Why is my experiment failing to reach statistical significance?

  • Updated

This topic describes how to:

  • Decide how to design experiments that reach statistical significance faster
  • Determine the cause of long-running or inconclusive experiments

If you've been running A/B tests, you've probably wondered: why isn't my experiment reaching statistical significance? 

Statistical significance is the likelihood that the difference in conversion rates between a given variation and the baseline is not due to random chance. In other words, it's a good indicator of how well the results of the sample you tested will reflect reality. On the journey of experience optimization, your speed of travel is tied to your success in getting statistically significant results.

Fortunately, savvy experiment design and an understanding of how statistical significance works under the hood will help you reach conclusive results.

This article provides a few tips on reaching statistical significance. We also touch on related concepts in other articles, including How long to run an experiment and Use minimum detectable effect to prioritize experiments. Even though we repeat some of the same principles here, we recommend that you read those as well. 

Read on to learn why your experiment isn't reaching statistical significance.

Changes are too small 

Sometimes, a small change can make a huge difference. A new call-to-action (CTA) can help a charity raise $1.5m more, for example. Other times, modest adjustments don't make big enough waves to push your experiment to statistical significance.

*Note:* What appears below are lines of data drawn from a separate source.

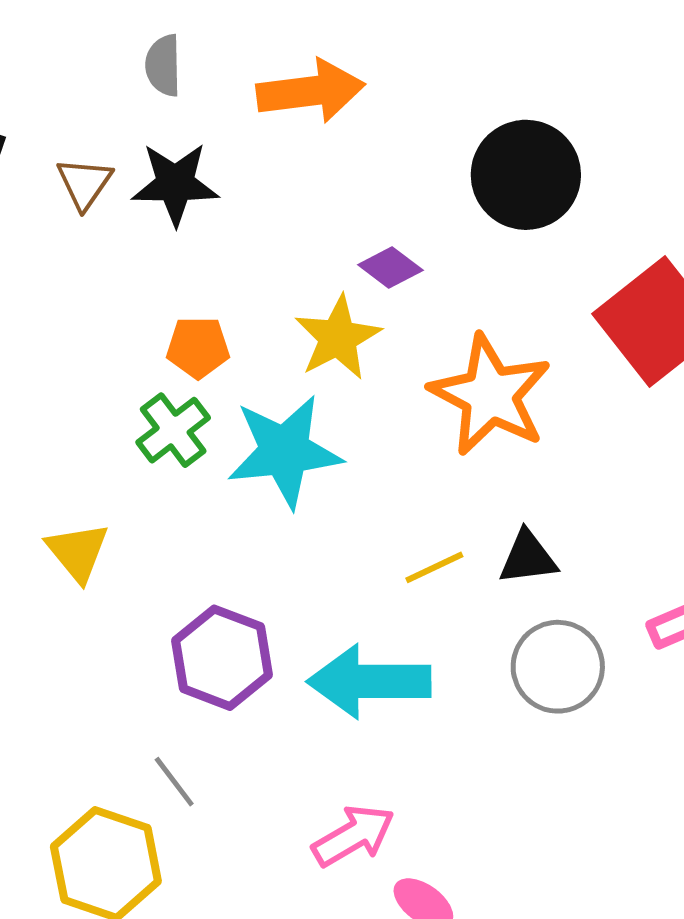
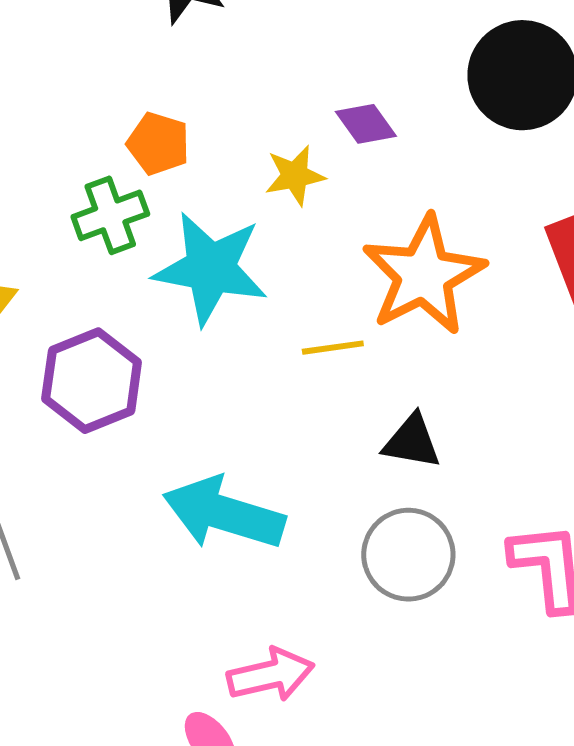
yellow star: (338, 338) -> (295, 176), size x0.7
yellow line: (434, 567) -> (333, 348), moved
purple hexagon: (222, 658) -> (92, 381), moved
pink arrow: (353, 836) -> (271, 675), moved

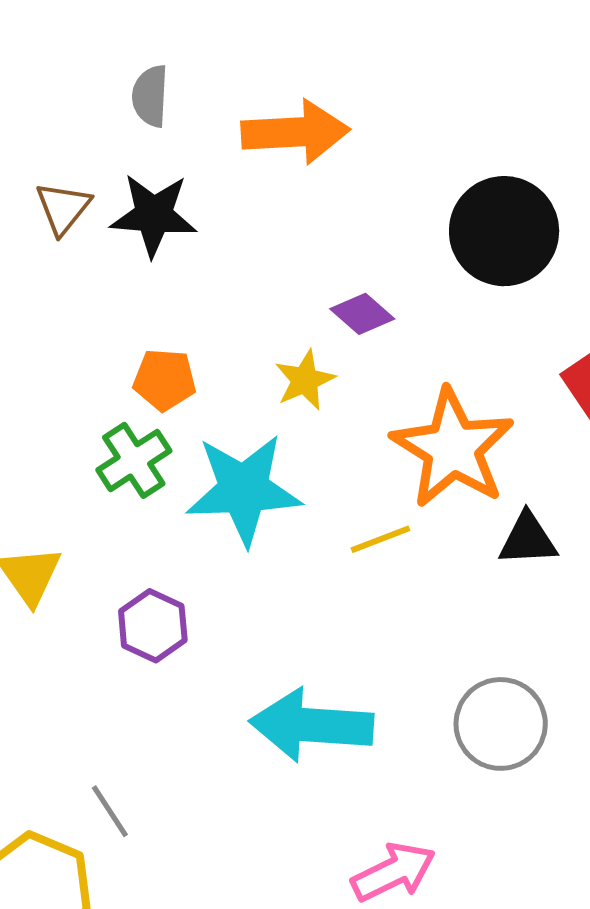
purple hexagon: (92, 381) -> (153, 626), size x0.7
black triangle: (412, 442) -> (528, 539), moved

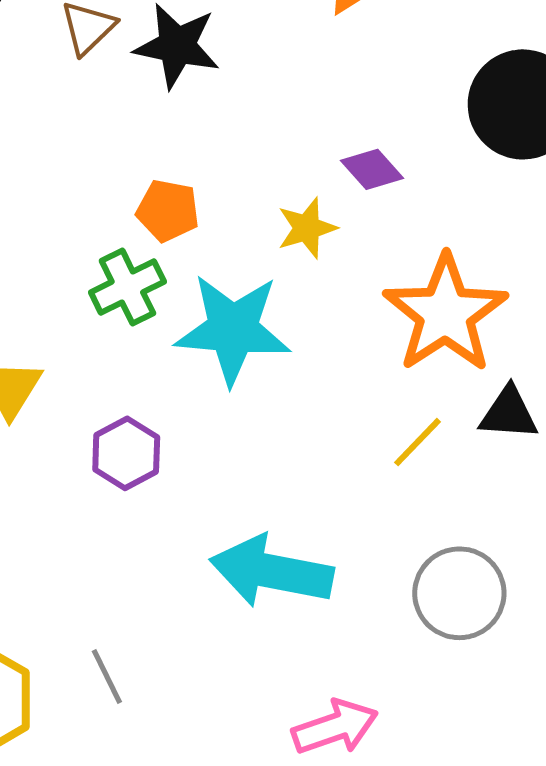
yellow line: (380, 539) -> (418, 442), moved, turned -32
gray line: (110, 811) -> (107, 676), moved

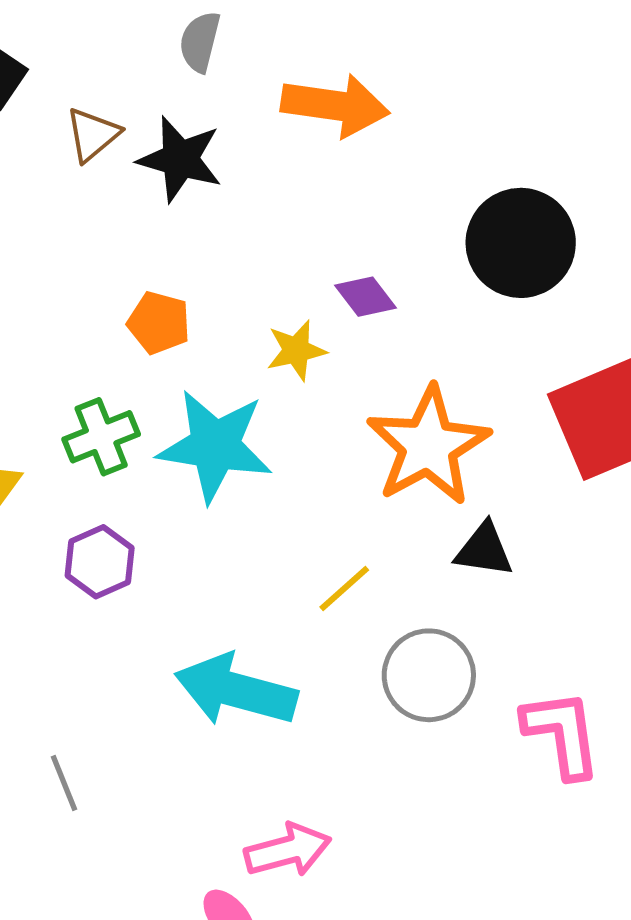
green cross: (127, 287) -> (101, 437), moved
yellow line: (418, 442) -> (344, 588), moved
gray circle: (459, 593) -> (429, 675), moved

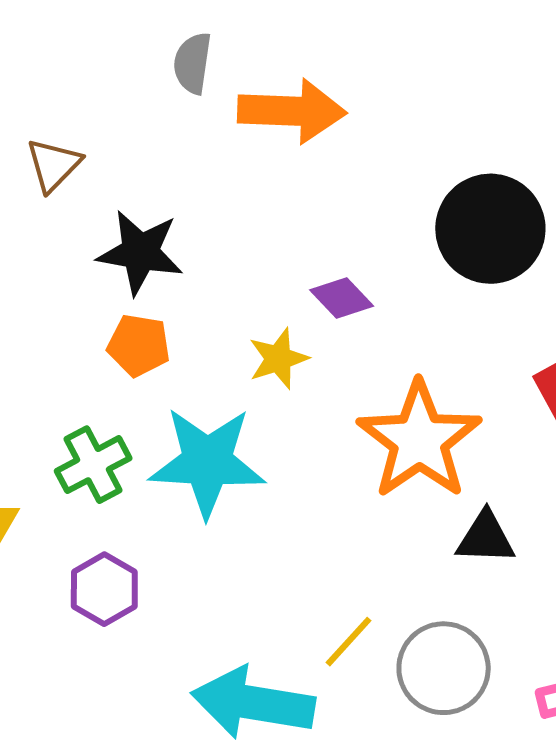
gray semicircle: (200, 42) -> (193, 63), moved
black star: (180, 159) -> (140, 252), moved
yellow line: (344, 588) -> (348, 642), moved

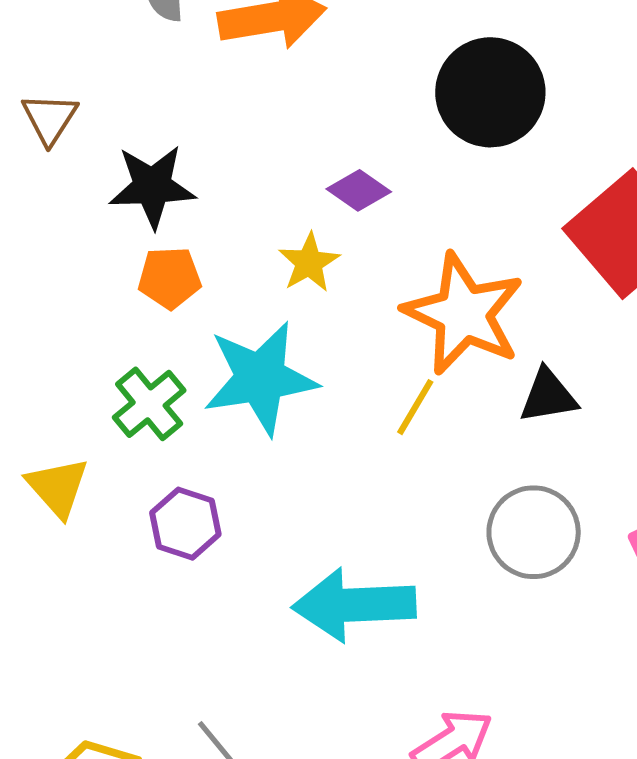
yellow line: (348, 642) -> (415, 407), moved

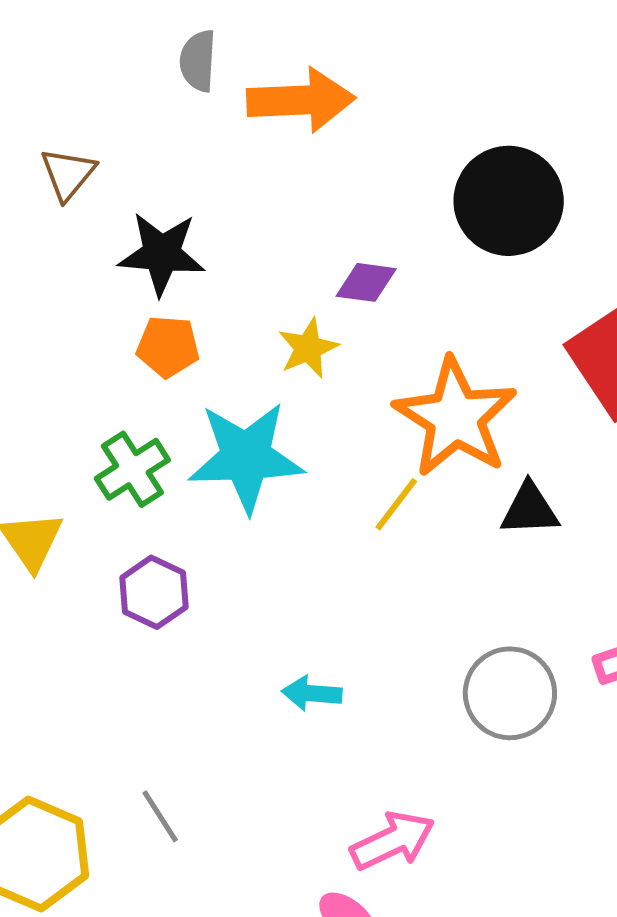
purple diamond: (359, 190) -> (366, 282), turned -34
gray circle: (534, 532) -> (510, 693), moved
cyan arrow: (354, 605) -> (312, 693), size x0.5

If your revision is minor, its impact on your baseline conversion rate is likely to be small too. Stats Engine picks up this small difference but takes longer to decide whether it's a chance fluctuation or a lasting change in visitor behavior. 

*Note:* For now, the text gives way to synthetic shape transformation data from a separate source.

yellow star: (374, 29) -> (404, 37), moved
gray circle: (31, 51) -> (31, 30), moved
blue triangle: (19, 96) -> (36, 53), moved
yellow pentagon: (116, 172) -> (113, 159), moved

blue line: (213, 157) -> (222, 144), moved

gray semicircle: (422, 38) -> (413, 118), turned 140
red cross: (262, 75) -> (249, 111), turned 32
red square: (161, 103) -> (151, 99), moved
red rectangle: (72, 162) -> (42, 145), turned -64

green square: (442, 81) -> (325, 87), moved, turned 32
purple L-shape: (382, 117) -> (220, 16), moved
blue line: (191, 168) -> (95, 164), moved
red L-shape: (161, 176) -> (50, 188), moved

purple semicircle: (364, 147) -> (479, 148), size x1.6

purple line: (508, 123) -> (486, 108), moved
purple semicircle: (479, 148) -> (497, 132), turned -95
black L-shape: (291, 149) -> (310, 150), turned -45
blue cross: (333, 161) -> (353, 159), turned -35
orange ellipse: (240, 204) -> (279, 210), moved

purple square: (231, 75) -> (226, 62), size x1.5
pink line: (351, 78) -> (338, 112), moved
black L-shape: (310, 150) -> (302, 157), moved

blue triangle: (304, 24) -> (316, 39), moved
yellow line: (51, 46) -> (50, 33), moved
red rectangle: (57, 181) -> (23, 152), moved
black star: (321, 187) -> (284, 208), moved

Check out the chart below to see how smaller improvements over the baseline require larger sample sizes (and time) to declare a statistically significance result.

Best practice:

When you design an experiment, consider making changes that will make a significant impact on your visitor's experience -- whether the change itself is big or small. 

A text change to a CTA can drive more clicks if the initial text doesn't reflect the purpose of the CTA properly. Adjusting the copy to match the visitor's intent can be a significant change. If the purpose of the CTA is generally clear (like a "buy" button on a product page), changes to the text are less likely to drive noticeable improvements.

Low baseline  

The most important metrics to a business sometimes have relatively low baseline conversion rates. In e-commerce, for example, the "purchase" conversion rate is a relatively low-frequency event: often below 3%. 

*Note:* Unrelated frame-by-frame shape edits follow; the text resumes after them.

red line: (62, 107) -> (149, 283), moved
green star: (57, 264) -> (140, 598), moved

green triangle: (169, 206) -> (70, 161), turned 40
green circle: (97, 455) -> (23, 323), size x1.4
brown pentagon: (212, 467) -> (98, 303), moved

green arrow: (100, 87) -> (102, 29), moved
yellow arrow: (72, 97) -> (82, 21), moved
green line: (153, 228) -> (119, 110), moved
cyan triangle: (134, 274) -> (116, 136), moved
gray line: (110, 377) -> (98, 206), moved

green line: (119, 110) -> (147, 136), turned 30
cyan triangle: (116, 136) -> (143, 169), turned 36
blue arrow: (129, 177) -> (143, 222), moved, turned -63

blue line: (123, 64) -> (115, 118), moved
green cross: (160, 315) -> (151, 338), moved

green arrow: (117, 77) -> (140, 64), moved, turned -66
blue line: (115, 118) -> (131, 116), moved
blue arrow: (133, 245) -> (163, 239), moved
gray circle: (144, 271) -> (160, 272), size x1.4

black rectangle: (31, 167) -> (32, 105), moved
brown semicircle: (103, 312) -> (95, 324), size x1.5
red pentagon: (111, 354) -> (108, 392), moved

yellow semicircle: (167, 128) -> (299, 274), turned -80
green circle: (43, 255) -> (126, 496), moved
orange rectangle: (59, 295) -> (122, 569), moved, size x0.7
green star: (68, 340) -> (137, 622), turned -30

Low baseline conversion rates affect the time it takes to reach statistical significance. In the chart above, note the difference in traffic required to reach significance for a 1% versus a 5% baseline.

Best practice:

While it's important to track how experiments affect key metrics, it's not always possible to directly capture the impact of that infrequent event in a timely manner. When this is the case, use a metric with a higher baseline to stand in for the other and measure success.

Imagine that you're optimizing the homepage of an e-commerce site with a banner that prompts visitors to visit the electronics category. You expect more visitors to click the banner, view electronics, and purchase. But the baseline conversion rate for purchases is relatively low. You have a limited amount of time to run this experiment; it will take too long to reach statistical significance.

Instead of measuring success in purchases, you set your primary metric to track clicks to the banner. That way, you don't have to wait for significance to travel all the way down the funnel to decide whether the variation wins or loses. You measure the impact of your experiment directly in clicks, where you made the change. And, you can extrapolate that win to estimate your experiment's impact on revenue.

Too many goals  

Stats Engine makes a distinction between primary and secondary metrics. The more secondary (or monitoring) metrics that you add to an experiment, the longer it may take to reach statistical significance.

Best practices:

Be strategic when deciding what metrics to track in an experiment. Add all the goals that are critical to measure, even if it's 10 or more. But don't track goals that aren't crucial in deciding whether an experiment is a success or failure for your business needs.

Imagine that you're optimizing the search bar on your homepage; you're tempted to track how your changes impact clicks on your customer support widget. While customer support is a valid consideration, it may not be crucial to measure for this particular experiment. 

Return to your hypothesis. Does the impact to support tell you whether the hypothesis is valid or not? If not, this goal may just get in the way of reaching statistical significance. Avoid adding it to this particular experiment.